Tensions within Labour

This has the potential to get interesting. Firstly Goff does a further u-turn on the foreshore and seabed:

Opposition leader has indicated is backing away from its stance of allowing customary title of the foreshore and seabed to be awarded to iwi that meet the criteria involved.

Labour’s submission to the review of the Foreshore and Seabed Act earlier this year recommended the legislation be amended to allow customary title, rather than simple redress and protection of customary rights. …

Asked to clarify whether that meant its position on customary title had changed, Mr Goff told the Herald he remained open to considering it but would first have to be convinced it was necessary.

So Phil Goff is advocating a position different to Labour’s own submission on the law. As expected, this is causing some tensions within Labour, according to Vernon Small:

Labour leader Phil Goff will be asked to explain his controversial “nationhood” speech at next week’s party caucus meeting.

Discontent, especially on the Left of the party, has centred around Mr Goff’s comments on the foreshore and seabed policy.

A Leader who has to “explain” a speech to Caucus has some problems.

Labour sources said Wellington Central MP questioned the speech at last week’s caucus meeting.
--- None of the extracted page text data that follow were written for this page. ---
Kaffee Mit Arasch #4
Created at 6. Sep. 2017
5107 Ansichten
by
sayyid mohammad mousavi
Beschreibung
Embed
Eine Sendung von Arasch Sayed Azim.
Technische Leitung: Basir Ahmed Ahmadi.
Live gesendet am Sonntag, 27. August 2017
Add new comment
He was again expected to be prominent among those expressing concerns at next Tuesday’s caucus meeting.

It is significant that Grant is leading the charge, for several reasons.

The first is that Grant will just be doing his job as a local MP. Wellington Central is a very liberal seat, and Labour activists there are very liberal. I have no doubt Grant will have been bombarded by supporters asking what the fuck is going on.
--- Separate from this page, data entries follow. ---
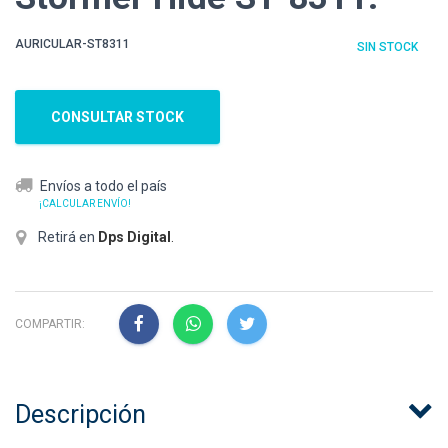
AURICULAR-ST8311
SIN STOCK
CONSULTAR STOCK
Envíos a todo el país
¡CALCULAR ENVÍO!
Retirá en
Dps Digital
.
COMPARTIR:
Descripción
The second is that Grant is often (correctly) described as a future Labour Party Leader. Despite being first term, he is a heavyweight in caucus. Having Grant criticise a speech by the Leader, is not the same as having George Hawkins criticise it.
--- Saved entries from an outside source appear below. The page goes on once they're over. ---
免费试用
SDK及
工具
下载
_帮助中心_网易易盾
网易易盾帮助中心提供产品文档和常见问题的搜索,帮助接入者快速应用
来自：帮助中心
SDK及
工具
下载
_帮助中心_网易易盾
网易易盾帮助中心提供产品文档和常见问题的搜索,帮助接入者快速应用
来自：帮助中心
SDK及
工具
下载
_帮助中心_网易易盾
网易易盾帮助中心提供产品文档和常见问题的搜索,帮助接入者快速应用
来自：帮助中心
The third is that Grant is clearly from the leftish faction in Caucus. Now under Helen Clark factional warfare almost ended, and the factions were informal and flexible. But Goff’s speech and the reaction to it, may be the start of the factions becoming a bit more significant.

Sources said the party’s ruling council had already asked Mr Goff to explain the speech on Saturday .

“There will be questions at caucus on Tuesday,” one senior MP said.

The party’s council is almost exclusively from the liberal left side, so this is no surprise.

But another discounted a move against Mr Goff’s leadership, saying the concern should not be read as a sign of “deep divisions” in the party.

Oh absolutely it is premature to start talking of moves against the leadership. Such a possibility would not be considered until late 2010 at the earliest, and even then only if the polls remain dire after the 2010 budget.